>>>

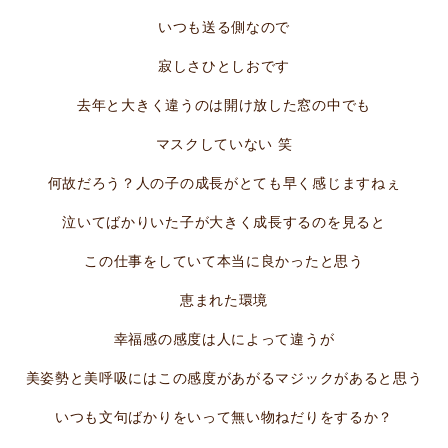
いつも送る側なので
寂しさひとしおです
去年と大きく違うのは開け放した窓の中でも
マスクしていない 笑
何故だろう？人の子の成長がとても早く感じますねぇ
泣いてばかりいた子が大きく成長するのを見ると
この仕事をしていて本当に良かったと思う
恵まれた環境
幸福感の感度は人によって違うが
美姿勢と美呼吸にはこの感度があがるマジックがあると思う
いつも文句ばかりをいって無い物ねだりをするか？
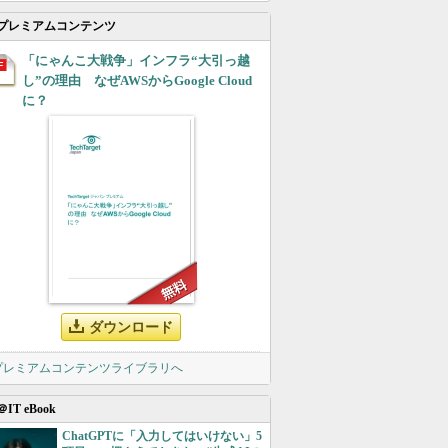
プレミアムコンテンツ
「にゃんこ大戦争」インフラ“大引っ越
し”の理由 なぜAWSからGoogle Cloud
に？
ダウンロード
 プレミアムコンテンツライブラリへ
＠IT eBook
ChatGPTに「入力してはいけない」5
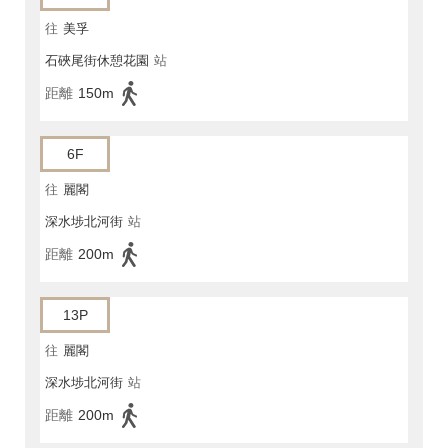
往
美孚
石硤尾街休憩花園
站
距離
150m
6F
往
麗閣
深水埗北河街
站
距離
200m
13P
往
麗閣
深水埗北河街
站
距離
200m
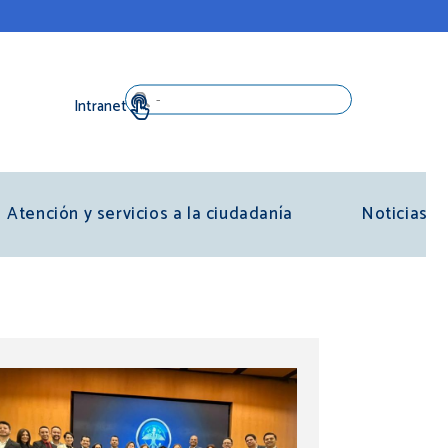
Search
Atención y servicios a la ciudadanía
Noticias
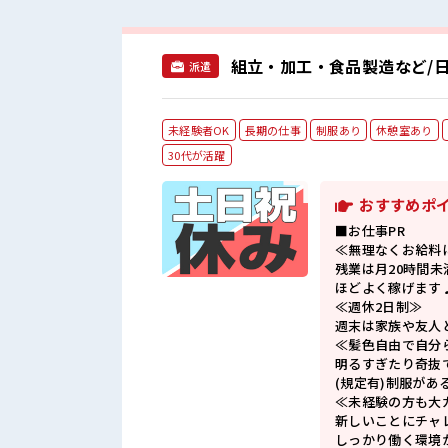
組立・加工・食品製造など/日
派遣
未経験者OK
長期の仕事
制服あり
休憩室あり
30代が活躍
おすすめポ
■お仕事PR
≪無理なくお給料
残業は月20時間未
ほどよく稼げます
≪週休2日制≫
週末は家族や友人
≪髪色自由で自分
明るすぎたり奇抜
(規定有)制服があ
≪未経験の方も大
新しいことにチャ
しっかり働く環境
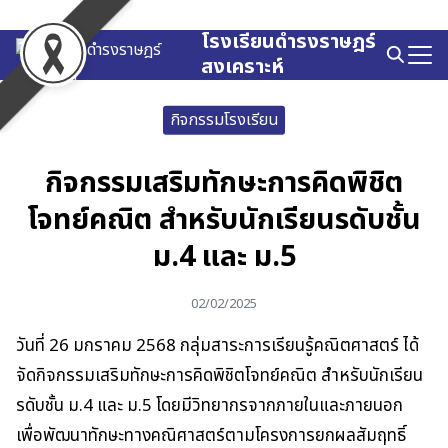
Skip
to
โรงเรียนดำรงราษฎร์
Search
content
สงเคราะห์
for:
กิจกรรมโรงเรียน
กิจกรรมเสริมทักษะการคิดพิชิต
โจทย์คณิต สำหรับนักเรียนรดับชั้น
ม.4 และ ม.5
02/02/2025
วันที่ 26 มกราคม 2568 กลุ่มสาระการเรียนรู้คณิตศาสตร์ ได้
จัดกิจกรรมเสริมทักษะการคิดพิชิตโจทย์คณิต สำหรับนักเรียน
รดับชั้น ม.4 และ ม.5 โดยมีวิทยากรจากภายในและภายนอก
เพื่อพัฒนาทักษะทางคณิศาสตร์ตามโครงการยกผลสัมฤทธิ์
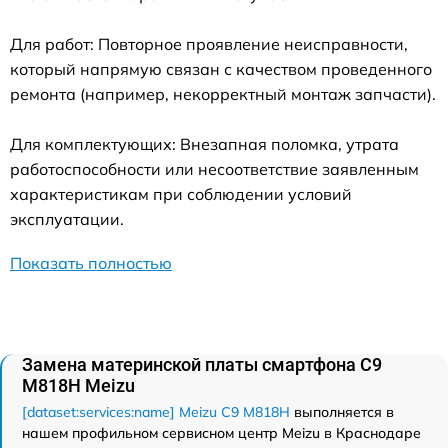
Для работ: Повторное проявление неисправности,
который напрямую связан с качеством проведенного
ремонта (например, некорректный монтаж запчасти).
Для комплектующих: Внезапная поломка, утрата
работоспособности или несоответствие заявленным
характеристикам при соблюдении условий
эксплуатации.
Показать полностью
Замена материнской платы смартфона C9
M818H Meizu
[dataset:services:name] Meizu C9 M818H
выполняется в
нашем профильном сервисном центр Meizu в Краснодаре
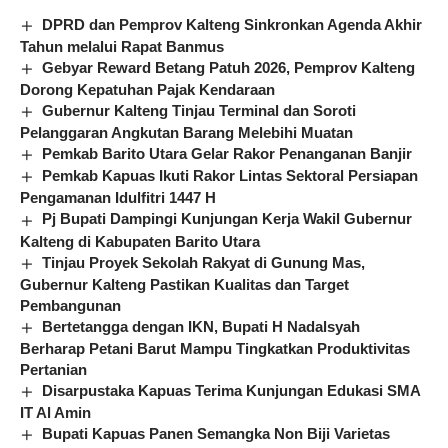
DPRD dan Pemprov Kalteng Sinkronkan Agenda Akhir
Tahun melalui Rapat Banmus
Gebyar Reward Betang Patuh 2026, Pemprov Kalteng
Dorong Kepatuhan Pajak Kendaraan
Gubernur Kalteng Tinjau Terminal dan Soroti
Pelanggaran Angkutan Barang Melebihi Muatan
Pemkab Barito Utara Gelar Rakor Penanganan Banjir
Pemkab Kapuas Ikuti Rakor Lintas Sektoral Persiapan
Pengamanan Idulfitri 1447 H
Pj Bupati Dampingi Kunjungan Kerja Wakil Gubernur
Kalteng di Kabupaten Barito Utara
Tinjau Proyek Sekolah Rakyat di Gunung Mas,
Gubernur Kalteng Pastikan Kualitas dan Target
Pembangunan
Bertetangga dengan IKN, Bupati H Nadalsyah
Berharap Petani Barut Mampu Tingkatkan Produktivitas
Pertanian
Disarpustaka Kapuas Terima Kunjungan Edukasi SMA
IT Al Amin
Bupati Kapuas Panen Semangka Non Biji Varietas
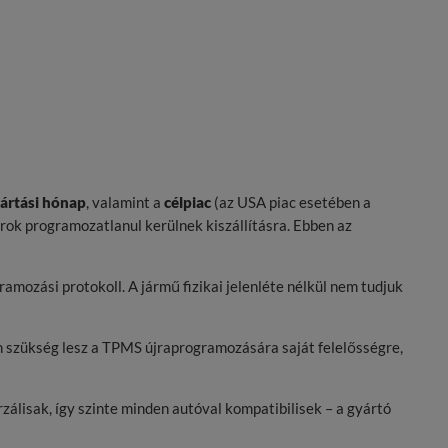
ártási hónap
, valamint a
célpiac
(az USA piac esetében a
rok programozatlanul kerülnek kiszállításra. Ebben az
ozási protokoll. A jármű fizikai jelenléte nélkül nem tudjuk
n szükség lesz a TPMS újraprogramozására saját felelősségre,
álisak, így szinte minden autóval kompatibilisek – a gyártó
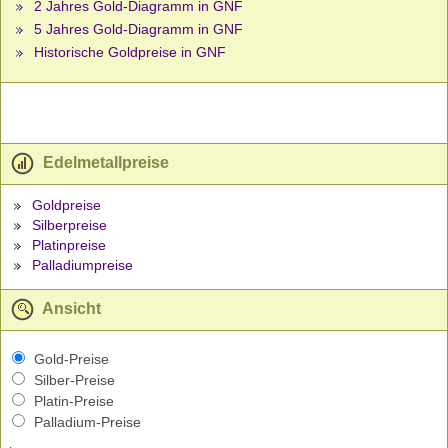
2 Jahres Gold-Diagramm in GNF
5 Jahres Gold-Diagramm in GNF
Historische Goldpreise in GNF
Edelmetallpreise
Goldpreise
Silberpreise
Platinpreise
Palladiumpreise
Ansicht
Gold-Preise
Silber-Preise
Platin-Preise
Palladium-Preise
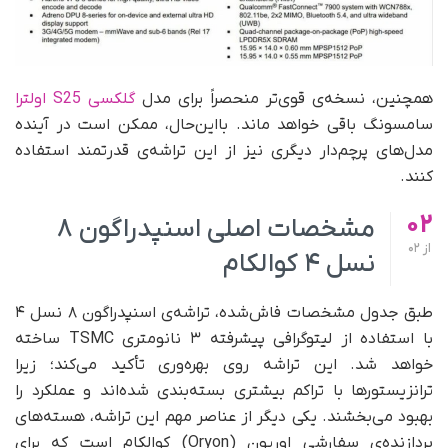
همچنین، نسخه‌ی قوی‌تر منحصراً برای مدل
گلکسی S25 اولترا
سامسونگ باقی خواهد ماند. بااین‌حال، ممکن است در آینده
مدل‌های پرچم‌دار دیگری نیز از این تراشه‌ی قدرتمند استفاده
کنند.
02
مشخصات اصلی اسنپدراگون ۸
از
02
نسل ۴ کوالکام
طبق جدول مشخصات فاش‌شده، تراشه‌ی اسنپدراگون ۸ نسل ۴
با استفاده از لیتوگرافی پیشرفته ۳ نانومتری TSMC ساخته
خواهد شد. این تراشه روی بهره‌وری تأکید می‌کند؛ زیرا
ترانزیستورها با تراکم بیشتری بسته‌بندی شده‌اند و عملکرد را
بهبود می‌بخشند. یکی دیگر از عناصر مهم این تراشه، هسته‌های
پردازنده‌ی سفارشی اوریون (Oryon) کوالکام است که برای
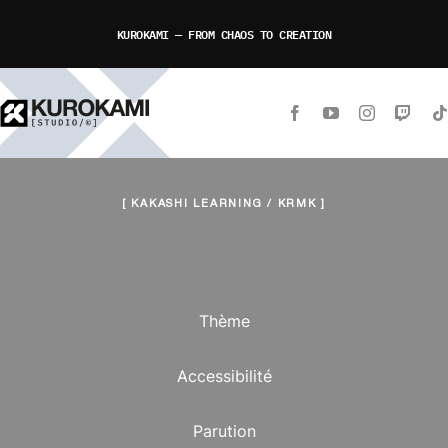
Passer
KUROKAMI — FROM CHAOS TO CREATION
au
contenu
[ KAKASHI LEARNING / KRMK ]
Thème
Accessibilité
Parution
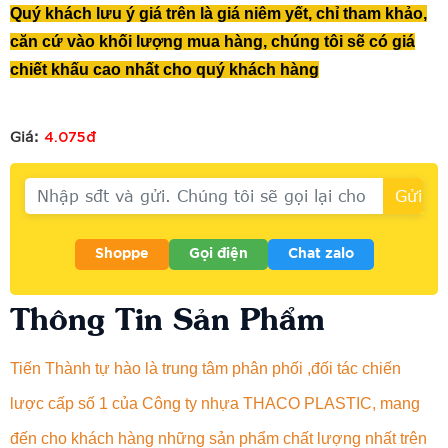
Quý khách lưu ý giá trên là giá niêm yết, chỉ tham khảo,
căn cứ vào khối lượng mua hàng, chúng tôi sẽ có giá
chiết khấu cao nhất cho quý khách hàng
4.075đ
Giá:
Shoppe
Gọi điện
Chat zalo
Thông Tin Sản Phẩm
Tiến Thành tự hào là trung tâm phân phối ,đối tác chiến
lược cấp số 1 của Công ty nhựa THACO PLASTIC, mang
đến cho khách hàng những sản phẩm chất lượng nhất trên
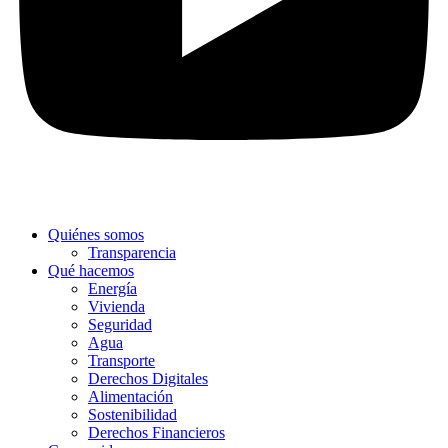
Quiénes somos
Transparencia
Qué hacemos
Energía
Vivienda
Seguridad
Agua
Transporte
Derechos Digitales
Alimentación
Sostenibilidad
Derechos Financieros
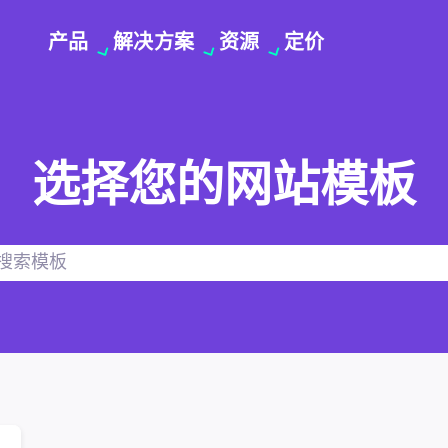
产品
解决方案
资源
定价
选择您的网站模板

<<<

→ **Task statement**
Return the data exactly. Do not carry over any images.

→ **Exercise result**
いつも送る側なので
寂しさひとしおです
去年と大きく違うのは開け放した窓の中でも
マスクしていない 笑
何故だろう？人の子の成長がとても早く感じますねぇ
泣いてばかりいた子が大きく成長するのを見ると
この仕事をしていて本当に良かったと思う
恵まれた環境
幸福感の感度は人によって違うが
美姿勢と美呼吸にはこの感度があがるマジックがあると思う
いつも文句ばかりをいって無い物ねだりをするか？
プレミアムコンテンツ
「にゃんこ大戦争」インフラ“大引っ越
し”の理由 なぜAWSからGoogle Cloud
に？
ダウンロード
 プレミアムコンテンツライブラリへ
＠IT eBook
ChatGPTに「入力してはいけない」5
往
美孚
石硤尾街休憩花園
站
距離
150m
6F
往
麗閣
深水埗北河街
站
距離
200m
13P
往
麗閣
深水埗北河街
站
距離
200m
Search
Atención y servicios a la ciudadanía
Noticias
組立・加工・食品製造など/日
派遣
未経験者OK
長期の仕事
制服あり
休憩室あり
30代が活躍
おすすめポ
■お仕事PR
≪無理なくお給料
残業は月20時間未
ほどよく稼げます
≪週休2日制≫
週末は家族や友人
≪髪色自由で自分
明るすぎたり奇抜
(規定有)制服があ
≪未経験の方も大
新しいことにチャ
しっかり働く環境
Skip
to
โรงเรียนดำรงราษฎร์
Search
content
สงเคราะห์
for:
กิจกรรมโรงเรียน
กิจกรรมเสริมทักษะการคิดพิชิต
โจทย์คณิต สำหรับนักเรียนรดับชั้น
ม.4 และ ม.5
02/02/2025
วันที่ 26 มกราคม 2568 กลุ่มสาระการเรียนรู้คณิตศาสตร์ ได้
จัดกิจกรรมเสริมทักษะการคิดพิชิตโจทย์คณิต สำหรับนักเรียน
รดับชั้น ม.4 และ ม.5 โดยมีวิทยากรจากภายในและภายนอก
เพื่อพัฒนาทักษะทางคณิศาสตร์ตามโครงการยกผลสัมฤทธิ์
Для работ: Повторное проявление неисправности,
который напрямую связан с качеством проведенного
ремонта (например, некорректный монтаж запчасти).
Для комплектующих: Внезапная поломка, утрата
работоспособности или несоответствие заявленным
характеристикам при соблюдении условий
эксплуатации.
Показать полностью
Замена материнской платы смартфона C9
M818H Meizu
[dataset:services:name] Meizu C9 M818H
выполняется в
нашем профильном сервисном центр Meizu в Краснодаре
DPRD dan Pemprov Kalteng Sinkronkan Agenda Akhir
Tahun melalui Rapat Banmus
Gebyar Reward Betang Patuh 2026, Pemprov Kalteng
Dorong Kepatuhan Pajak Kendaraan
Gubernur Kalteng Tinjau Terminal dan Soroti
Pelanggaran Angkutan Barang Melebihi Muatan
Pemkab Barito Utara Gelar Rakor Penanganan Banjir
Pemkab Kapuas Ikuti Rakor Lintas Sektoral Persiapan
Pengamanan Idulfitri 1447 H
Pj Bupati Dampingi Kunjungan Kerja Wakil Gubernur
Kalteng di Kabupaten Barito Utara
Tinjau Proyek Sekolah Rakyat di Gunung Mas,
Gubernur Kalteng Pastikan Kualitas dan Target
Pembangunan
Bertetangga dengan IKN, Bupati H Nadalsyah
Berharap Petani Barut Mampu Tingkatkan Produktivitas
Pertanian
Disarpustaka Kapuas Terima Kunjungan Edukasi SMA
IT Al Amin
Bupati Kapuas Panen Semangka Non Biji Varietas
ártási hónap
, valamint a
célpiac
(az USA piac esetében a
rok programozatlanul kerülnek kiszállításra. Ebben az
ozási protokoll. A jármű fizikai jelenléte nélkül nem tudjuk
n szükség lesz a TPMS újraprogramozására saját felelősségre,
álisak, így szinte minden autóval kompatibilisek – a gyártó
2 Jahres Gold-Diagramm in GNF
5 Jahres Gold-Diagramm in GNF
Historische Goldpreise in GNF
Edelmetallpreise
Goldpreise
Silberpreise
Platinpreise
Palladiumpreise
Ansicht
Gold-Preise
Silber-Preise
Platin-Preise
Palladium-Preise
همچنین، نسخه‌ی قوی‌تر منحصراً برای مدل
گلکسی S25 اولترا
سامسونگ باقی خواهد ماند. بااین‌حال، ممکن است در آینده
مدل‌های پرچم‌دار دیگری نیز از این تراشه‌ی قدرتمند استفاده
کنند.
02
مشخصات اصلی اسنپدراگون ۸
از
02
نسل ۴ کوالکام
طبق جدول مشخصات فاش‌شده، تراشه‌ی اسنپدراگون ۸ نسل ۴
با استفاده از لیتوگرافی پیشرفته ۳ نانومتری TSMC ساخته
خواهد شد. این تراشه روی بهره‌وری تأکید می‌کند؛ زیرا
ترانزیستورها با تراکم بیشتری بسته‌بندی شده‌اند و عملکرد را
بهبود می‌بخشند. یکی دیگر از عناصر مهم این تراشه، هسته‌های
پردازنده‌ی سفارشی اوریون (Oryon) کوالکام است که برای
Passer
KUROKAMI — FROM CHAOS TO CREATION
au
contenu
[ KAKASHI LEARNING / KRMK ]
Thème
Accessibilité
Parution
Quý khách lưu ý giá trên là giá niêm yết, chỉ tham khảo,
căn cứ vào khối lượng mua hàng, chúng tôi sẽ có giá
chiết khấu cao nhất cho quý khách hàng
4.075đ
Giá:
Shoppe
Gọi điện
Chat zalo
Thông Tin Sản Phẩm
Tiến Thành tự hào là trung tâm phân phối ,đối tác chiến
lược cấp số 1 của Công ty nhựa THACO PLASTIC, mang
đến cho khách hàng những sản phẩm chất lượng nhất trên
Quiénes somos
Transparencia
Qué hacemos
Energía
Vivienda
Seguridad
Agua
Transporte
Derechos Digitales
Alimentación
Sostenibilidad
Derechos Financieros
产品
解决方案
资源
定价
选择您的网站模板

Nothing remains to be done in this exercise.